L’état des lieux dressé par la CEPC- relève qu’il est fréquent que les clauses de révision automatique des prix prévoient des modalités neutralisant leur mise en œuvre, notamment via des seuils de déclenchement des indicateurs élevés ou des périodes de variation des indicateurs trop longues.
Bien que les parties disposent d’une grande liberté contractuelle, la CEPC rappelle la nécessité que les seuils de déclenchement soient négociés de manière réaliste et en cohérence avec les cycles de production et de commercialisation des produits afin de ne pas neutraliser les effets de la clause.
Pour autant, la CEPC considère que les clauses de révision automatique des prix ne doivent induire une fluctuation permanente et un ajustement corrélatif du prix. Ainsi, la CEPC précise qu’à son sens, une révision automatique devrait potentiellement intervenir au plus une fois par an lorsque le contrat est annuel, voire deux fois en cas de variation significative de la matière première agricole.
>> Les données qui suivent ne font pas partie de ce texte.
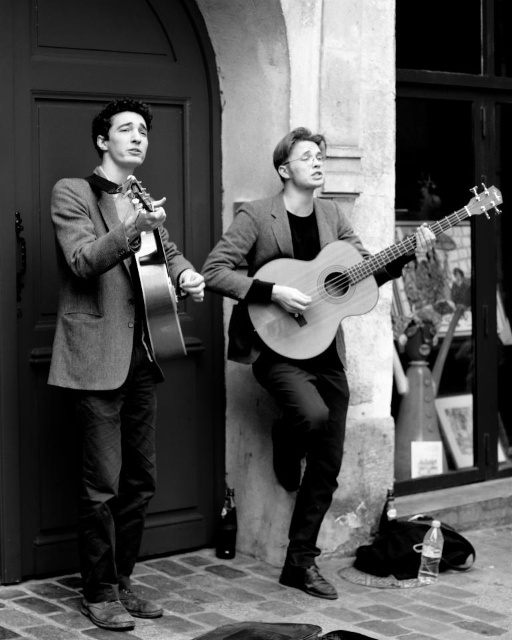 You are standing at the street corner where the two musicians are performing. You want to place a small donation box between the two points marked as point (x=125, y=348) and point (x=156, y=360). Which point should the donation box be closer to in order to be more visible to people passing by?

The donation box should be placed closer to point (x=125, y=348) because it is closer to the viewer than point (x=156, y=360), making it more visible.

From the picture: You are a music enthusiast who wants to know which guitar is taller between the wooden acoustic guitar at center and the matte acoustic guitar at center. Based on the scene description, which one is taller?

The wooden acoustic guitar at center is much taller than the matte acoustic guitar at center. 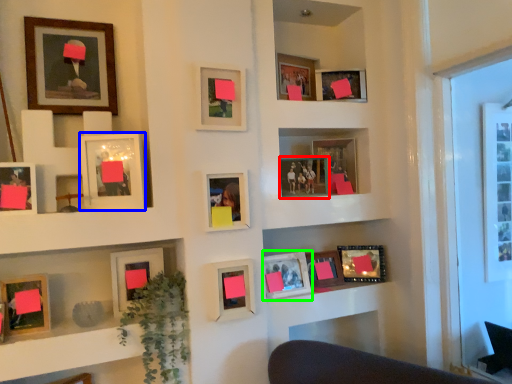 Question: Considering the real-world distances, which object is farthest from picture frame (highlighted by a red box)? picture frame (highlighted by a blue box) or picture frame (highlighted by a green box)?

Choices:
 (A) picture frame
 (B) picture frame

Answer: (A) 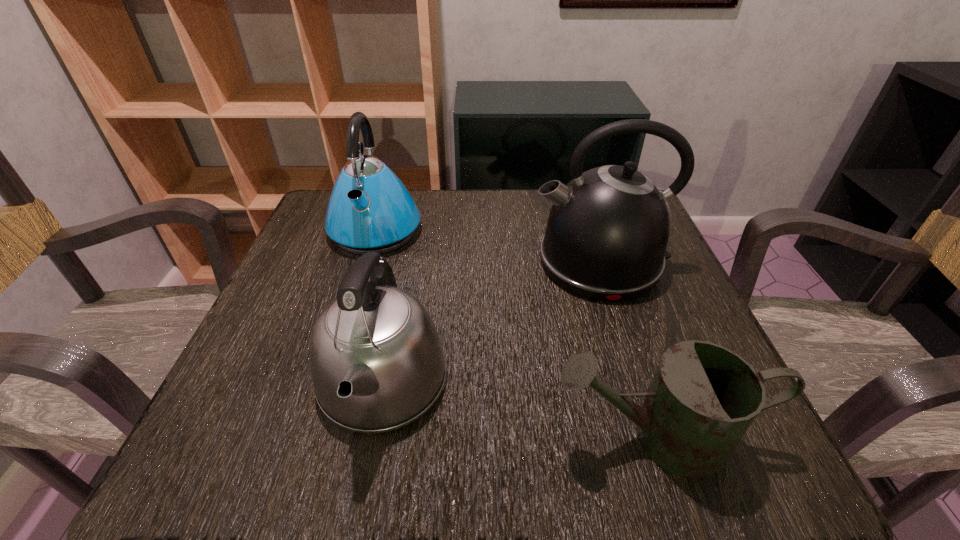 Locate an element on the screen. watering can that is at the near edge is located at coordinates (703, 397).

The image size is (960, 540). What are the coordinates of `kettle that is at the right edge` in the screenshot? It's located at (607, 232).

I want to click on watering can at the right edge, so click(703, 397).

Identify the location of object that is at the far left corner. The width and height of the screenshot is (960, 540). point(370,210).

Locate an element on the screen. The width and height of the screenshot is (960, 540). object present at the near left corner is located at coordinates (376, 359).

Identify the location of object positioned at the far right corner. (607, 232).

Image resolution: width=960 pixels, height=540 pixels. I want to click on object located in the near right corner section of the desktop, so click(703, 397).

Identify the location of vacant space at the far edge. The height and width of the screenshot is (540, 960). (533, 192).

The height and width of the screenshot is (540, 960). Find the location of `vacant space at the left edge of the desktop`. vacant space at the left edge of the desktop is located at coordinates (270, 383).

Image resolution: width=960 pixels, height=540 pixels. In order to click on blank space at the right edge in this screenshot , I will do `click(697, 329)`. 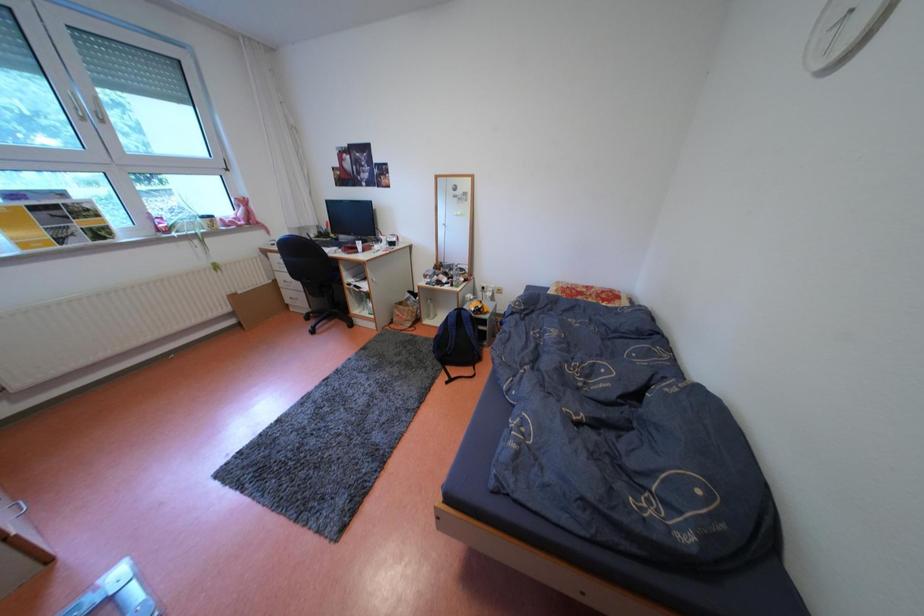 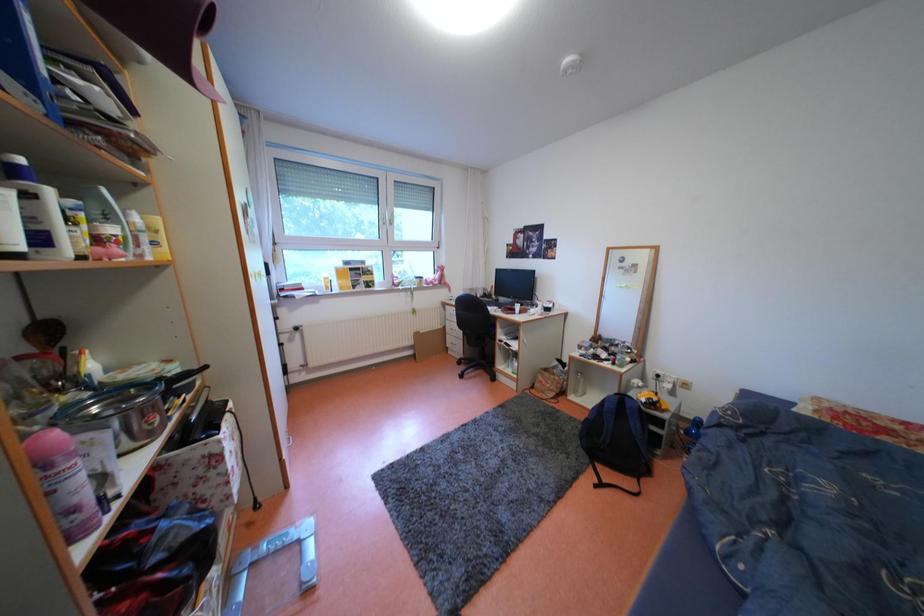 Question: Based on the continuous images, in which direction is the camera rotating? Reply with the corresponding letter.

Choices:
 (A) Left
 (B) Right
 (C) Up
 (D) Down

Answer: (A) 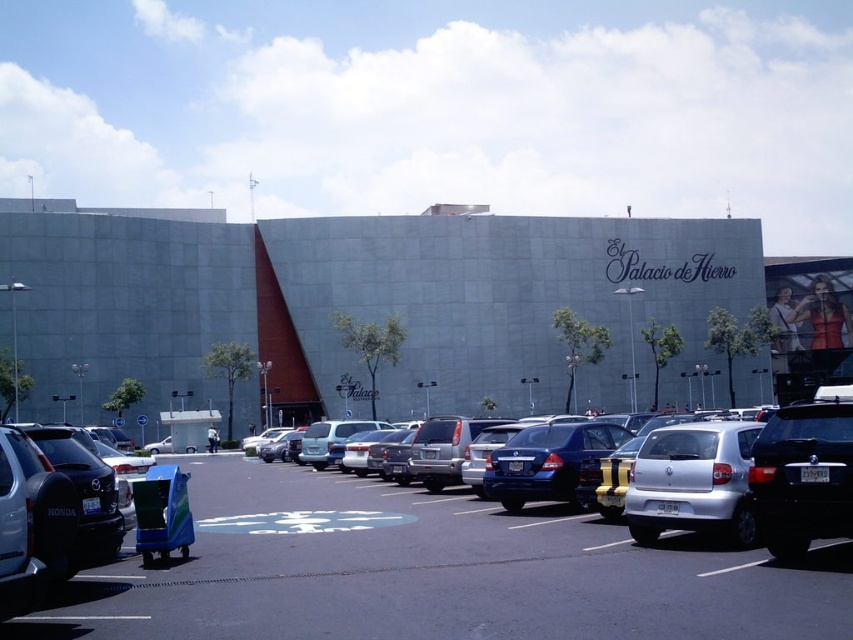 You are standing in the parking lot and want to walk towards the building. Which direction should you move to get closer to the gray concrete building at center while avoiding the smooth asphalt parking lot at center?

You should move towards the gray concrete building at center since it is closer to you than the smooth asphalt parking lot at center. However, since both are at the center, you might need to adjust your path slightly to the side to avoid the parking lot area.

You are standing at point A which is at the coordinates of point (38, 276) and want to walk to point B at (764, 604). Since you can only move forward, will you be able to see point B from your current position?

Point (38, 276) is behind point (764, 604), so you cannot see point B from your current position at point A because it is obstructed by the building or other objects between them.

You are a delivery driver who needs to park your truck in the parking lot. Your truck is 10 meters long. The parking lot has a gray concrete building at center and a silver metallic sedan at center. Can you park your truck between them without overlapping either vehicle?

The gray concrete building at center and silver metallic sedan at center are 44.62 meters apart. Since your truck is only 10 meters long, there is sufficient space between them to park without overlapping either vehicle. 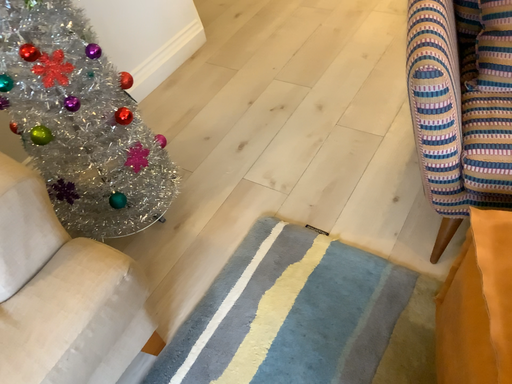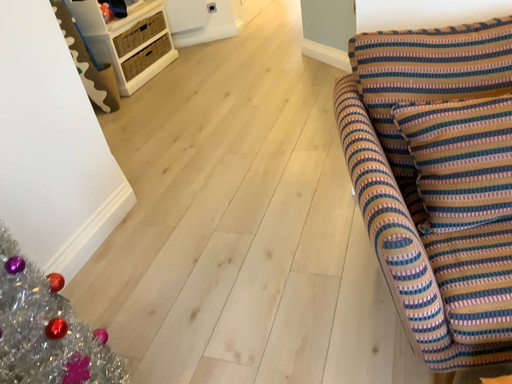 Question: Which way did the camera rotate in the video?

Choices:
 (A) rotated left
 (B) rotated right

Answer: (B) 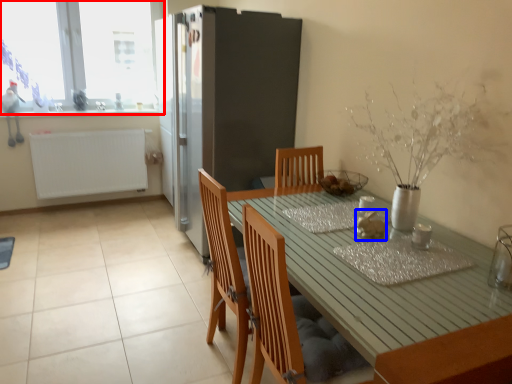 Question: Which point is further to the camera, window (highlighted by a red box) or food (highlighted by a blue box)?

Choices:
 (A) window
 (B) food

Answer: (A)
Les précisions apportées par la CEPC pourront utilement être mises en avant par les opérateurs, dans le cadre de leurs négociations, afin de parvenir à la formalisation des accords 2025, tant s’agissant des clauses de révision automatique que des clauses de renégociation.
2. Les clauses de renégociation
Il s’agit du deuxième dispositif obligatoire pour atteindre l’objectif de protection de la valeur de la matière première agricole. En vertu de l’article L. 441-8 du code de commerce4, une clause de renégociation doit obligatoirement être prévue dans les conventions portant sur la vente des produits agricoles et alimentaires, à l’exception de celles portant sur les produits listés par arrêté5.
La CEPC, tout en identifiant les mêmes difficultés d’application que pour les clauses de révision automatique (absence de corrélation entre les indicateurs disponibles et la réalité des coûts, stipulation de seuils de déclenchement particulièrement élevés), constate que le formalisme requis est un frein important à la mise en œuvre de la renégociation.
Malgré ce formalisme, la CEPC rappelle la liberté contractuelle dont les parties doivent user, notamment en sélectionnant les postes de coûts les plus pertinents parmi ceux mentionnés par le texte et en admettant que les parties puissent se fonder sur d’autres éléments que les indicateurs, tels que des factures d’approvisionnement qui seraient produites par le fournisseur pour prouver l’atteinte des seuils de déclenchement.
La CEPC légitime également la pratique des fournisseurs consistant à indiquer dans leurs CGV les indicateurs publiés pertinents concernant leurs intrants hors MPA et permettant de disposer d’une base de discussion harmonisée.